[Stored dataset items]
· · ·

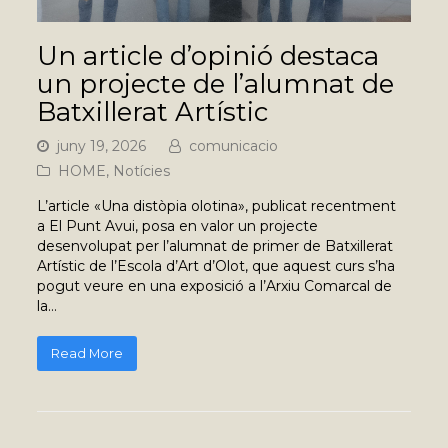
Un article d’opinió destaca
un projecte de l’alumnat de
Batxillerat Artístic
juny 19, 2026
comunicacio
HOME
,
Notícies
L’article «Una distòpia olotina», publicat recentment
a El Punt Avui, posa en valor un projecte
desenvolupat per l’alumnat de primer de Batxillerat
Artístic de l’Escola d’Art d’Olot, que aquest curs s’ha
pogut veure en una exposició a l’Arxiu Comarcal de
la…
Read More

· · ·

REQUIRED WORK — You are asked to output the records precisely as they appear, minus any pictures.

REPLY —
Un article d’opinió destaca
un projecte de l’alumnat de
Batxillerat Artístic
juny 19, 2026
comunicacio
HOME
,
Notícies
L’article «Una distòpia olotina», publicat recentment
a El Punt Avui, posa en valor un projecte
desenvolupat per l’alumnat de primer de Batxillerat
Artístic de l’Escola d’Art d’Olot, que aquest curs s’ha
pogut veure en una exposició a l’Arxiu Comarcal de
la…
Read More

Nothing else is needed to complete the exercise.